> **Directions**: Print every entry below exactly, leaving out the pictures.

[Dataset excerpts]
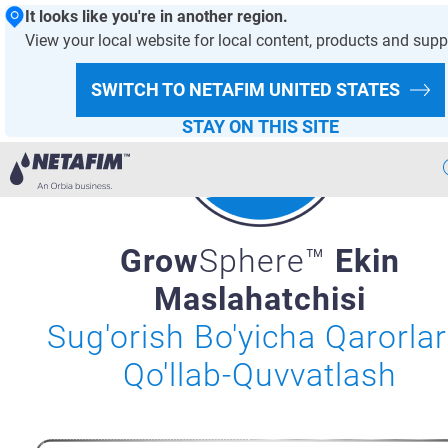
It looks like you're in another region.
View your local website for local content, products and supp
SWITCH TO NETAFIM
UNITED STATES
STAY ON THIS SITE
Aqlli
Sugorish
Grow
Sphere™
Ekin
Bizning
Yechimlarimiz
Maslahatchisi
Issiqxona
Loyihalari
Sug'orish Bo'yicha Qarorlar
Ekin
Malumotlari
Qo'llab-Quvvatlash
Raqamli
Qishloq Xojaligi
Barqaror
Qishloq Xojaligi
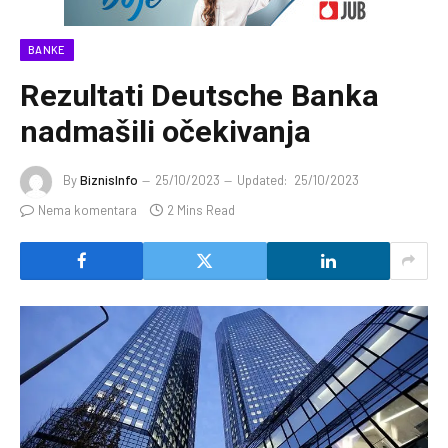
BANKE
Rezultati Deutsche Banka
nadmašili očekivanja
By
BiznisInfo
25/10/2023
Updated:
25/10/2023
Nema komentara
2 Mins Read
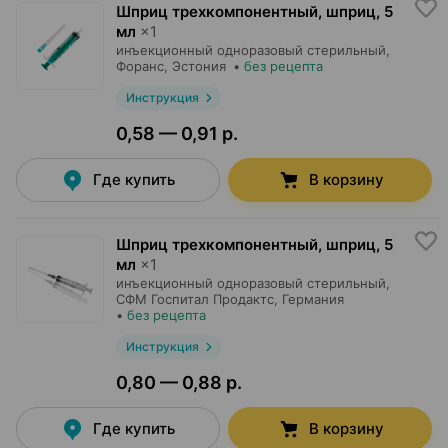
Шприц трехкомпонентный, шприц
,
5
мл
×
1
инъекционный одноразовый стерильный,
Форанс
, Эстония
•
без рецепта
Инструкция
0,58 — 0,91 р.
Где купить
В корзину
Шприц трехкомпонентный, шприц
,
5
мл
×
1
инъекционный одноразовый стерильный,
СФМ Госпитал Продактс
, Германия
•
без рецепта
Инструкция
0,80 — 0,88 р.
Где купить
В корзину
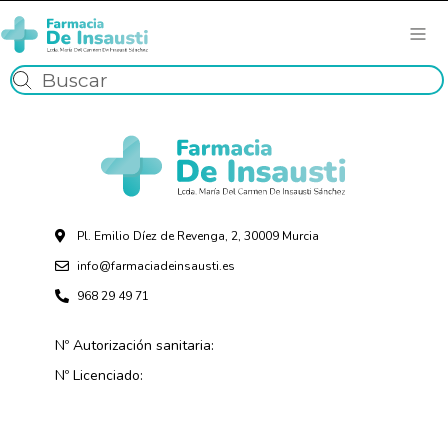
Pl. Emilio Díez de Revenga, 2, 30009 Murcia
info@farmaciadeinsausti.es
968 29 49 71
Nº Autorización sanitaria:
Nº Licenciado:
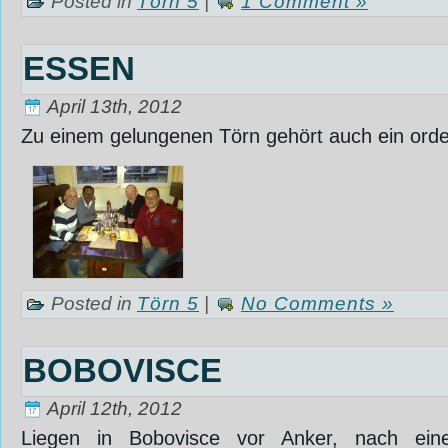
Posted in
Törn 5
|
1 Comment »
ESSEN
April 13th, 2012
Zu einem gelungenen Törn gehört auch ein ord
Posted in
Törn 5
|
No Comments »
BOBOVISCE
April 12th, 2012
Liegen in Bobovisce vor Anker, nach ein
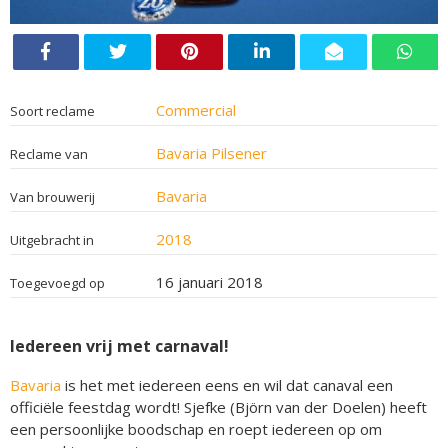
Commercial
Soort reclame
Bavaria Pilsener
Reclame van
Bavaria
Van brouwerij
2018
Uitgebracht in
16 januari 2018
Toegevoegd op
Iedereen vrij met carnaval!
Bavaria
is het met iedereen eens en wil dat canaval een
officiële feestdag wordt! Sjefke (Björn van der Doelen) heeft
een persoonlijke boodschap en roept iedereen op om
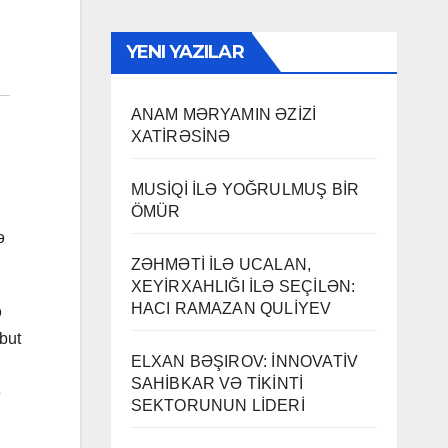
YENI YAZILAR
ANAM MƏRYAMIN ƏZİZİ
XATİRƏSİNƏ
MUSİQİ İLƏ YOĞRULMUŞ BİR
ÖMÜR
ə
ZƏHMƏTİ İLƏ UCALAN,
XEYİRXAHLIĞI İLƏ SEÇİLƏN:
HACI RAMAZAN QULİYEV
ə
but
ELXAN BƏŞIROV: İNNOVATİV
SAHİBKAR VƏ TİKİNTİ
ə
SEKTORUNUN LİDERİ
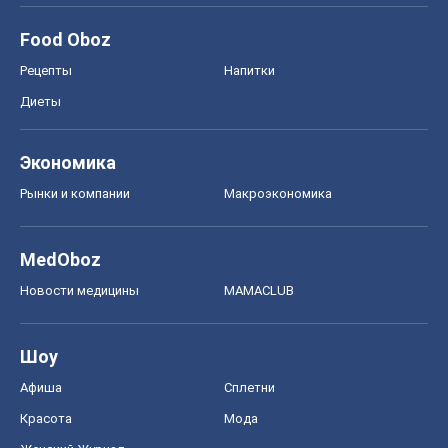
Food Oboz
Рецепты
Напитки
Диеты
Экономика
Рынки и компании
Mакроэкономика
MedOboz
Новости медицины
MAMACLUB
Шоу
Афиша
Сплетни
Красота
Мода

> **Answer to this exercise**:
It looks like you're in another region.
View your local website for local content, products and supp
SWITCH TO NETAFIM
UNITED STATES
STAY ON THIS SITE
Aqlli
Sugorish
Grow
Sphere™
Ekin
Bizning
Yechimlarimiz
Maslahatchisi
Issiqxona
Loyihalari
Sug'orish Bo'yicha Qarorlar
Ekin
Malumotlari
Qo'llab-Quvvatlash
Raqamli
Qishloq Xojaligi
Barqaror
Qishloq Xojaligi
BANKE
Rezultati Deutsche Banka
nadmašili očekivanja
By
BiznisInfo
25/10/2023
Updated:
25/10/2023
Nema komentara
2 Mins Read
Шприц трехкомпонентный, шприц
,
5
мл
×
1
инъекционный одноразовый стерильный,
Форанс
, Эстония
•
без рецепта
Инструкция
0,58 — 0,91 р.
Где купить
В корзину
Шприц трехкомпонентный, шприц
,
5
мл
×
1
инъекционный одноразовый стерильный,
СФМ Госпитал Продактс
, Германия
•
без рецепта
Инструкция
0,80 — 0,88 р.
Где купить
В корзину
Pl. Emilio Díez de Revenga, 2, 30009 Murcia
info@farmaciadeinsausti.es
968 29 49 71
Nº Autorización sanitaria:
Nº Licenciado:
Posted in
Törn 5
|
1 Comment »
ESSEN
April 13th, 2012
Zu einem gelungenen Törn gehört auch ein ord
Posted in
Törn 5
|
No Comments »
BOBOVISCE
April 12th, 2012
Liegen in Bobovisce vor Anker, nach ein
Commercial
Soort reclame
Bavaria Pilsener
Reclame van
Bavaria
Van brouwerij
2018
Uitgebracht in
16 januari 2018
Toegevoegd op
Iedereen vrij met carnaval!
Bavaria
is het met iedereen eens en wil dat canaval een
officiële feestdag wordt! Sjefke (Björn van der Doelen) heeft
een persoonlijke boodschap en roept iedereen op om
YENI YAZILAR
ANAM MƏRYAMIN ƏZİZİ
XATİRƏSİNƏ
MUSİQİ İLƏ YOĞRULMUŞ BİR
ÖMÜR
ə
ZƏHMƏTİ İLƏ UCALAN,
XEYİRXAHLIĞI İLƏ SEÇİLƏN:
HACI RAMAZAN QULİYEV
ə
but
ELXAN BƏŞIROV: İNNOVATİV
SAHİBKAR VƏ TİKİNTİ
ə
SEKTORUNUN LİDERİ
Food Oboz
Рецепты
Напитки
Диеты
Экономика
Рынки и компании
Mакроэкономика
MedOboz
Новости медицины
MAMACLUB
Шоу
Афиша
Сплетни
Красота
Мода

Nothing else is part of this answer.